The air in my balloon rushed out, making a disturbing flatulence sound as it went.
“But don’t let it bother you. I would arrest my own mother if it meant a collar.”
“You would arrest Grandma?” Okay, I was better again, even though I had never met my grandmother. Both sets of grandparents had passed before I was born, actually. All I had was my stepmother’s father, and even he died when I was four.
This time we went straight to the DA’s office. He had meetings all afternoon, and we were hoping to catch him before he headed to lunch. We did, and the circus began anew. He ranted and railed until Uncle Bob handed him the check. It was strange how fast that cooled his overheated jets.
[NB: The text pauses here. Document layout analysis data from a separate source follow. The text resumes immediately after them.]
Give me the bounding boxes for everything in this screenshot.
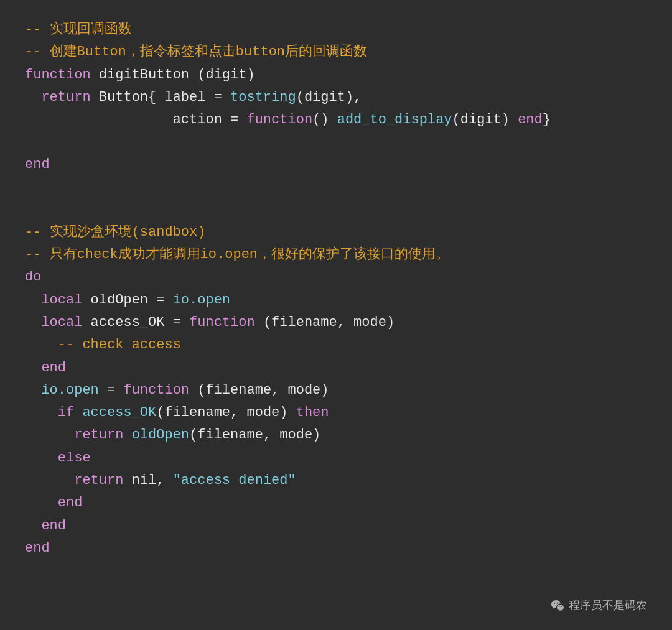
code-line-20: end [25,515,647,537]
code-line-8: -- 只有check成功才能调用io.open，很好的保护了该接口的使用。 [25,244,647,266]
code-line-5: action = function() add_to_display(digit… [25,109,647,131]
code-line-4: return Button{ label = tostring(digit), [25,86,647,109]
code-line-1: -- 实现回调函数 [25,19,647,41]
code-line-12: -- check access [25,334,647,356]
code-line-3: function digitButton (digit) [25,64,647,86]
code-container: -- 实现回调函数 -- 创建Button，指令标签和点击button后的回调函… [0,0,672,630]
code-line-21: end [25,537,647,560]
blank-1 [25,131,647,154]
code-line-9: do [25,266,647,289]
code-line-17: else [25,447,647,470]
code-line-19: end [25,492,647,514]
watermark: 程序员不是码农 [550,598,647,613]
code-line-16: return oldOpen(filename, mode) [25,424,647,447]
watermark-text: 程序员不是码农 [569,598,647,613]
code-line-15: if access_OK(filename, mode) then [25,402,647,424]
code-line-2: -- 创建Button，指令标签和点击button后的回调函数 [25,41,647,63]
code-line-7: -- 实现沙盒环境(sandbox) [25,221,647,244]
code-line-14: io.open = function (filename, mode) [25,379,647,402]
blank-2 [25,177,647,199]
blank-3 [25,199,647,221]
wechat-icon [550,598,565,613]
code-line-10: local oldOpen = io.open [25,289,647,312]
code-line-11: local access_OK = function (filename, mo… [25,312,647,334]
code-line-6: end [25,154,647,176]
code-line-18: return nil, "access denied" [25,470,647,492]
code-line-13: end [25,357,647,379]
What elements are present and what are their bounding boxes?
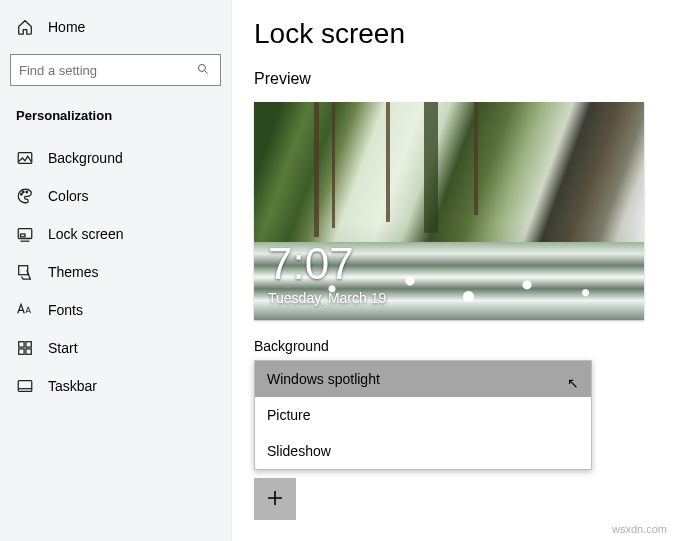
sidebar-item-label: Lock screen [48, 226, 123, 242]
svg-point-0 [198, 64, 205, 71]
add-button[interactable] [254, 478, 296, 520]
sidebar-item-start[interactable]: Start [0, 329, 231, 367]
dropdown-option-spotlight[interactable]: Windows spotlight [255, 361, 591, 397]
sidebar-item-fonts[interactable]: Fonts [0, 291, 231, 329]
search-container [0, 46, 231, 100]
search-icon [196, 62, 212, 78]
taskbar-icon [16, 377, 34, 395]
svg-point-4 [26, 191, 28, 193]
clock-date: Tuesday, March 19 [268, 290, 386, 306]
sidebar-item-lockscreen[interactable]: Lock screen [0, 215, 231, 253]
start-icon [16, 339, 34, 357]
svg-rect-8 [19, 342, 24, 347]
sidebar-item-label: Themes [48, 264, 99, 280]
svg-rect-10 [19, 349, 24, 354]
home-icon [16, 18, 34, 36]
background-label: Background [254, 338, 653, 354]
home-nav-item[interactable]: Home [0, 8, 231, 46]
fonts-icon [16, 301, 34, 319]
clock-block: 7:07 Tuesday, March 19 [268, 242, 386, 306]
sidebar-item-label: Colors [48, 188, 88, 204]
section-header-personalization: Personalization [0, 100, 231, 139]
palette-icon [16, 187, 34, 205]
search-box[interactable] [10, 54, 221, 86]
svg-rect-12 [18, 381, 32, 392]
clock-time: 7:07 [268, 242, 386, 286]
watermark: wsxdn.com [612, 523, 667, 535]
sidebar: Home Personalization Background Colors L… [0, 0, 232, 541]
dropdown-option-picture[interactable]: Picture [255, 397, 591, 433]
lockscreen-preview: 7:07 Tuesday, March 19 [254, 102, 644, 320]
sidebar-item-themes[interactable]: Themes [0, 253, 231, 291]
svg-point-3 [22, 191, 24, 193]
sidebar-item-taskbar[interactable]: Taskbar [0, 367, 231, 405]
sidebar-item-label: Taskbar [48, 378, 97, 394]
preview-header: Preview [254, 70, 653, 88]
svg-rect-7 [19, 266, 28, 275]
sidebar-item-colors[interactable]: Colors [0, 177, 231, 215]
sidebar-item-label: Background [48, 150, 123, 166]
lockscreen-icon [16, 225, 34, 243]
background-dropdown[interactable]: Windows spotlight ↖︎ Picture Slideshow [254, 360, 592, 470]
themes-icon [16, 263, 34, 281]
plus-icon [265, 488, 285, 511]
sidebar-item-label: Fonts [48, 302, 83, 318]
svg-point-2 [21, 193, 23, 195]
svg-rect-1 [18, 153, 32, 164]
dropdown-option-slideshow[interactable]: Slideshow [255, 433, 591, 469]
picture-icon [16, 149, 34, 167]
svg-rect-11 [26, 349, 31, 354]
search-input[interactable] [19, 63, 196, 78]
page-title: Lock screen [254, 18, 653, 50]
sidebar-item-background[interactable]: Background [0, 139, 231, 177]
home-label: Home [48, 19, 85, 35]
sidebar-item-label: Start [48, 340, 78, 356]
main-content: Lock screen Preview 7:07 Tuesday, March … [232, 0, 675, 541]
svg-rect-9 [26, 342, 31, 347]
svg-rect-6 [21, 234, 26, 237]
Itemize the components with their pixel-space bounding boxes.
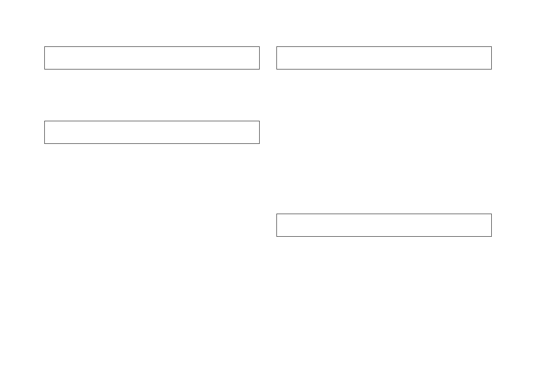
input-box-top-right[interactable] [276,46,492,69]
input-box-lower-right[interactable] [276,214,492,237]
input-box-middle-left[interactable] [44,121,260,144]
input-box-top-left[interactable] [44,46,260,69]
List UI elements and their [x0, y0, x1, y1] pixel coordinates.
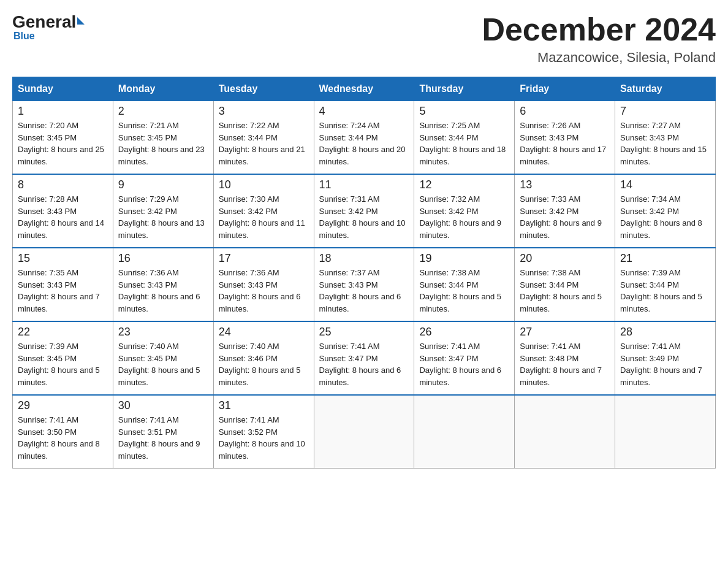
table-row [414, 395, 515, 469]
calendar-week-row: 8 Sunrise: 7:28 AMSunset: 3:43 PMDayligh… [13, 174, 716, 248]
calendar-week-row: 15 Sunrise: 7:35 AMSunset: 3:43 PMDaylig… [13, 248, 716, 321]
day-info: Sunrise: 7:34 AMSunset: 3:42 PMDaylight:… [620, 194, 702, 240]
table-row: 17 Sunrise: 7:36 AMSunset: 3:43 PMDaylig… [213, 248, 314, 321]
day-info: Sunrise: 7:40 AMSunset: 3:46 PMDaylight:… [219, 342, 301, 387]
logo-blue-label: Blue [13, 31, 35, 42]
calendar-table: Sunday Monday Tuesday Wednesday Thursday… [12, 77, 716, 469]
calendar-header-row: Sunday Monday Tuesday Wednesday Thursday… [13, 77, 716, 101]
day-number: 17 [219, 252, 309, 265]
day-number: 9 [118, 178, 208, 191]
day-info: Sunrise: 7:32 AMSunset: 3:42 PMDaylight:… [419, 194, 501, 240]
day-number: 26 [419, 326, 509, 339]
day-number: 3 [219, 105, 309, 118]
table-row: 9 Sunrise: 7:29 AMSunset: 3:42 PMDayligh… [113, 174, 213, 248]
table-row: 14 Sunrise: 7:34 AMSunset: 3:42 PMDaylig… [615, 174, 716, 248]
table-row: 2 Sunrise: 7:21 AMSunset: 3:45 PMDayligh… [113, 101, 213, 175]
day-number: 30 [118, 399, 208, 412]
table-row: 4 Sunrise: 7:24 AMSunset: 3:44 PMDayligh… [314, 101, 414, 175]
day-number: 1 [18, 105, 108, 118]
day-number: 15 [18, 252, 108, 265]
day-number: 4 [319, 105, 409, 118]
day-info: Sunrise: 7:38 AMSunset: 3:44 PMDaylight:… [419, 268, 501, 313]
day-info: Sunrise: 7:33 AMSunset: 3:42 PMDaylight:… [520, 194, 602, 240]
day-info: Sunrise: 7:21 AMSunset: 3:45 PMDaylight:… [118, 121, 205, 166]
col-sunday: Sunday [13, 77, 113, 101]
day-number: 6 [520, 105, 610, 118]
table-row: 21 Sunrise: 7:39 AMSunset: 3:44 PMDaylig… [615, 248, 716, 321]
page-header: General Blue December 2024 Mazancowice, … [12, 12, 716, 66]
day-number: 27 [520, 326, 610, 339]
day-number: 11 [319, 178, 409, 191]
table-row: 8 Sunrise: 7:28 AMSunset: 3:43 PMDayligh… [13, 174, 113, 248]
table-row [314, 395, 414, 469]
day-info: Sunrise: 7:27 AMSunset: 3:43 PMDaylight:… [620, 121, 707, 166]
col-monday: Monday [113, 77, 213, 101]
calendar-week-row: 1 Sunrise: 7:20 AMSunset: 3:45 PMDayligh… [13, 101, 716, 175]
table-row: 12 Sunrise: 7:32 AMSunset: 3:42 PMDaylig… [414, 174, 515, 248]
day-info: Sunrise: 7:29 AMSunset: 3:42 PMDaylight:… [118, 194, 205, 240]
day-number: 5 [419, 105, 509, 118]
day-number: 13 [520, 178, 610, 191]
day-number: 18 [319, 252, 409, 265]
month-title: December 2024 [482, 12, 716, 47]
day-number: 16 [118, 252, 208, 265]
day-number: 19 [419, 252, 509, 265]
day-number: 29 [18, 399, 108, 412]
col-wednesday: Wednesday [314, 77, 414, 101]
table-row: 27 Sunrise: 7:41 AMSunset: 3:48 PMDaylig… [515, 321, 615, 395]
day-info: Sunrise: 7:26 AMSunset: 3:43 PMDaylight:… [520, 121, 606, 166]
col-friday: Friday [515, 77, 615, 101]
table-row: 28 Sunrise: 7:41 AMSunset: 3:49 PMDaylig… [615, 321, 716, 395]
logo-general-text: General [12, 12, 76, 32]
day-info: Sunrise: 7:35 AMSunset: 3:43 PMDaylight:… [18, 268, 100, 313]
day-info: Sunrise: 7:41 AMSunset: 3:48 PMDaylight:… [520, 342, 602, 387]
table-row: 22 Sunrise: 7:39 AMSunset: 3:45 PMDaylig… [13, 321, 113, 395]
col-tuesday: Tuesday [213, 77, 314, 101]
table-row: 16 Sunrise: 7:36 AMSunset: 3:43 PMDaylig… [113, 248, 213, 321]
day-info: Sunrise: 7:37 AMSunset: 3:43 PMDaylight:… [319, 268, 401, 313]
table-row: 24 Sunrise: 7:40 AMSunset: 3:46 PMDaylig… [213, 321, 314, 395]
day-number: 8 [18, 178, 108, 191]
day-info: Sunrise: 7:24 AMSunset: 3:44 PMDaylight:… [319, 121, 406, 166]
day-number: 2 [118, 105, 208, 118]
day-info: Sunrise: 7:41 AMSunset: 3:47 PMDaylight:… [419, 342, 501, 387]
table-row: 29 Sunrise: 7:41 AMSunset: 3:50 PMDaylig… [13, 395, 113, 469]
day-info: Sunrise: 7:20 AMSunset: 3:45 PMDaylight:… [18, 121, 104, 166]
logo-triangle-icon [77, 17, 85, 25]
logo-blue-part [76, 20, 85, 25]
day-info: Sunrise: 7:28 AMSunset: 3:43 PMDaylight:… [18, 194, 104, 240]
table-row: 25 Sunrise: 7:41 AMSunset: 3:47 PMDaylig… [314, 321, 414, 395]
day-info: Sunrise: 7:39 AMSunset: 3:44 PMDaylight:… [620, 268, 702, 313]
table-row: 11 Sunrise: 7:31 AMSunset: 3:42 PMDaylig… [314, 174, 414, 248]
table-row: 15 Sunrise: 7:35 AMSunset: 3:43 PMDaylig… [13, 248, 113, 321]
table-row [615, 395, 716, 469]
table-row: 3 Sunrise: 7:22 AMSunset: 3:44 PMDayligh… [213, 101, 314, 175]
day-info: Sunrise: 7:36 AMSunset: 3:43 PMDaylight:… [219, 268, 301, 313]
day-info: Sunrise: 7:38 AMSunset: 3:44 PMDaylight:… [520, 268, 602, 313]
day-number: 22 [18, 326, 108, 339]
day-info: Sunrise: 7:36 AMSunset: 3:43 PMDaylight:… [118, 268, 200, 313]
day-info: Sunrise: 7:41 AMSunset: 3:52 PMDaylight:… [219, 415, 305, 461]
table-row [515, 395, 615, 469]
day-number: 21 [620, 252, 710, 265]
table-row: 10 Sunrise: 7:30 AMSunset: 3:42 PMDaylig… [213, 174, 314, 248]
day-info: Sunrise: 7:30 AMSunset: 3:42 PMDaylight:… [219, 194, 305, 240]
location-title: Mazancowice, Silesia, Poland [482, 50, 716, 66]
day-number: 31 [219, 399, 309, 412]
logo: General Blue [12, 12, 85, 42]
table-row: 20 Sunrise: 7:38 AMSunset: 3:44 PMDaylig… [515, 248, 615, 321]
col-saturday: Saturday [615, 77, 716, 101]
table-row: 23 Sunrise: 7:40 AMSunset: 3:45 PMDaylig… [113, 321, 213, 395]
title-block: December 2024 Mazancowice, Silesia, Pola… [482, 12, 716, 66]
day-number: 23 [118, 326, 208, 339]
table-row: 13 Sunrise: 7:33 AMSunset: 3:42 PMDaylig… [515, 174, 615, 248]
day-number: 7 [620, 105, 710, 118]
table-row: 6 Sunrise: 7:26 AMSunset: 3:43 PMDayligh… [515, 101, 615, 175]
day-number: 28 [620, 326, 710, 339]
day-info: Sunrise: 7:41 AMSunset: 3:50 PMDaylight:… [18, 415, 100, 461]
day-info: Sunrise: 7:22 AMSunset: 3:44 PMDaylight:… [219, 121, 305, 166]
day-info: Sunrise: 7:25 AMSunset: 3:44 PMDaylight:… [419, 121, 506, 166]
day-info: Sunrise: 7:40 AMSunset: 3:45 PMDaylight:… [118, 342, 200, 387]
day-number: 25 [319, 326, 409, 339]
table-row: 18 Sunrise: 7:37 AMSunset: 3:43 PMDaylig… [314, 248, 414, 321]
He called in the captain and the ADA, and I gave them Kim’s name, but not her connection to Reyes. He could be held liable for all this. Then again, Kim had proved herself mighty resourceful. Who can burn down two buildings, seven houses, a ramshackle garage, and a bunker and leave the cops scratching their heads? I admired her for her conviction, for her fierce desire to protect Reyes, more than I cared to acknowledge.
16
I don’t expect everything to be handed to me. Just set it down wherever.
—T-SHIRT
The first thing I did when I got back to Misery was to call Gemma again. Now that the whole arson thing was out of the way, I could concentrate on the other issues at hand. Namely the identity of the possible serial killer. When she didn’t answer either her cell or her office, I tried the GPS thing. No signal. She was probably with a client and had turned off her phone. But I was beginning to get worried. If the serial killer was whom I suspected, she could be in trouble for the mere fact that she was blond. I left her another message. Thankfully, Gemma was savvy and resourceful. And she didn’t have any tattoos. Nicolette said the victim had a tattoo of the number eight. Which, oddly enough, resembled an infinity symbol on its side.